- **Problem requirements**: This exercise asks for the entries below to be printed exactly.

- **Data in this exercise**:
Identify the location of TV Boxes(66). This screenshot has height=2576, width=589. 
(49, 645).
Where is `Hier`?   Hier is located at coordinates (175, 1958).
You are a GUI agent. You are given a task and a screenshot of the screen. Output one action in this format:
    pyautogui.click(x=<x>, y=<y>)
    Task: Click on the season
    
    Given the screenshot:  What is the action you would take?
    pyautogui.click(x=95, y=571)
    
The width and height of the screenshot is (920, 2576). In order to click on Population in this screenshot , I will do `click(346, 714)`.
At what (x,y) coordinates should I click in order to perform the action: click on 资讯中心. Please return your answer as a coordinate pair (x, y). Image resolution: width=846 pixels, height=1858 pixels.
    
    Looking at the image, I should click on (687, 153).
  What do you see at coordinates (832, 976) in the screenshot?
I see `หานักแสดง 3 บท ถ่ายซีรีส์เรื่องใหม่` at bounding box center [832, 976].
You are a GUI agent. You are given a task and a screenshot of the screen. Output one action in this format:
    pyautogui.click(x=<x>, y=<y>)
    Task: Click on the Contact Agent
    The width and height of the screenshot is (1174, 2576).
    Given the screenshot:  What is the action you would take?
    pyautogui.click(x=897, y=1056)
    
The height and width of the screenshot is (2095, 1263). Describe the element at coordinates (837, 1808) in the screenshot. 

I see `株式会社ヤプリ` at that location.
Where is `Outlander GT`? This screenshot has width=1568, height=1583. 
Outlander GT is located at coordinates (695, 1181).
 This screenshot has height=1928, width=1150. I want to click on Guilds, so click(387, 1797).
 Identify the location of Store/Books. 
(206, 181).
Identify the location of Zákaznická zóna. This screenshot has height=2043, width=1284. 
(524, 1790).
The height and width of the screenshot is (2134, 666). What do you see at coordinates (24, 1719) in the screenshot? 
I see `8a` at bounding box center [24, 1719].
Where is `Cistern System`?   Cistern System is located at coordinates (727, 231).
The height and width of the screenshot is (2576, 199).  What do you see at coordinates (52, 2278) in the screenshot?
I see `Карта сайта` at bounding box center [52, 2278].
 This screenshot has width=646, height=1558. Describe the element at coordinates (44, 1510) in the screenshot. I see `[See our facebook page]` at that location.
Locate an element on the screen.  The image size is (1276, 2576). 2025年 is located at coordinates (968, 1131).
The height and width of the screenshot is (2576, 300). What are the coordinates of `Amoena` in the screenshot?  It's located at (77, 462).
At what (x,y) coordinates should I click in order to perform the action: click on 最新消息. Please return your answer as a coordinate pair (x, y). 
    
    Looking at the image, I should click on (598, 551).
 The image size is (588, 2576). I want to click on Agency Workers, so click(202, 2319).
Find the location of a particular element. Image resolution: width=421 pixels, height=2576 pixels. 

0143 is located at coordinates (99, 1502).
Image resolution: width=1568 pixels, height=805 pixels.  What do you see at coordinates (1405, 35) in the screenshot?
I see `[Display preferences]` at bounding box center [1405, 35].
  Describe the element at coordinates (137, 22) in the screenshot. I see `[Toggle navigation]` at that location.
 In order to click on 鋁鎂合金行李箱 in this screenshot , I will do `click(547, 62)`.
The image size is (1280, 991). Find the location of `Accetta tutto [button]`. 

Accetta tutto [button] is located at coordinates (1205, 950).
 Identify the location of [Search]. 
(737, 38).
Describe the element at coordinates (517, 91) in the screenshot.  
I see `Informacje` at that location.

- **Answer below**:
Identify the location of TV Boxes(66). This screenshot has height=2576, width=589. 
(49, 645).
Where is `Hier`?   Hier is located at coordinates (175, 1958).
You are a GUI agent. You are given a task and a screenshot of the screen. Output one action in this format:
    pyautogui.click(x=<x>, y=<y>)
    Task: Click on the season
    
    Given the screenshot:  What is the action you would take?
    pyautogui.click(x=95, y=571)
    
The width and height of the screenshot is (920, 2576). In order to click on Population in this screenshot , I will do `click(346, 714)`.
At what (x,y) coordinates should I click in order to perform the action: click on 资讯中心. Please return your answer as a coordinate pair (x, y). Image resolution: width=846 pixels, height=1858 pixels.
    
    Looking at the image, I should click on (687, 153).
  What do you see at coordinates (832, 976) in the screenshot?
I see `หานักแสดง 3 บท ถ่ายซีรีส์เรื่องใหม่` at bounding box center [832, 976].
You are a GUI agent. You are given a task and a screenshot of the screen. Output one action in this format:
    pyautogui.click(x=<x>, y=<y>)
    Task: Click on the Contact Agent
    The width and height of the screenshot is (1174, 2576).
    Given the screenshot:  What is the action you would take?
    pyautogui.click(x=897, y=1056)
    
The height and width of the screenshot is (2095, 1263). Describe the element at coordinates (837, 1808) in the screenshot. 

I see `株式会社ヤプリ` at that location.
Where is `Outlander GT`? This screenshot has width=1568, height=1583. 
Outlander GT is located at coordinates (695, 1181).
 This screenshot has height=1928, width=1150. I want to click on Guilds, so click(387, 1797).
 Identify the location of Store/Books. 
(206, 181).
Identify the location of Zákaznická zóna. This screenshot has height=2043, width=1284. 
(524, 1790).
The height and width of the screenshot is (2134, 666). What do you see at coordinates (24, 1719) in the screenshot? 
I see `8a` at bounding box center [24, 1719].
Where is `Cistern System`?   Cistern System is located at coordinates (727, 231).
The height and width of the screenshot is (2576, 199).  What do you see at coordinates (52, 2278) in the screenshot?
I see `Карта сайта` at bounding box center [52, 2278].
 This screenshot has width=646, height=1558. Describe the element at coordinates (44, 1510) in the screenshot. I see `[See our facebook page]` at that location.
Locate an element on the screen.  The image size is (1276, 2576). 2025年 is located at coordinates (968, 1131).
The height and width of the screenshot is (2576, 300). What are the coordinates of `Amoena` in the screenshot?  It's located at (77, 462).
At what (x,y) coordinates should I click in order to perform the action: click on 最新消息. Please return your answer as a coordinate pair (x, y). 
    
    Looking at the image, I should click on (598, 551).
 The image size is (588, 2576). I want to click on Agency Workers, so click(202, 2319).
Find the location of a particular element. Image resolution: width=421 pixels, height=2576 pixels. 

0143 is located at coordinates (99, 1502).
Image resolution: width=1568 pixels, height=805 pixels.  What do you see at coordinates (1405, 35) in the screenshot?
I see `[Display preferences]` at bounding box center [1405, 35].
  Describe the element at coordinates (137, 22) in the screenshot. I see `[Toggle navigation]` at that location.
 In order to click on 鋁鎂合金行李箱 in this screenshot , I will do `click(547, 62)`.
The image size is (1280, 991). Find the location of `Accetta tutto [button]`. 

Accetta tutto [button] is located at coordinates (1205, 950).
 Identify the location of [Search]. 
(737, 38).
Describe the element at coordinates (517, 91) in the screenshot.  
I see `Informacje` at that location.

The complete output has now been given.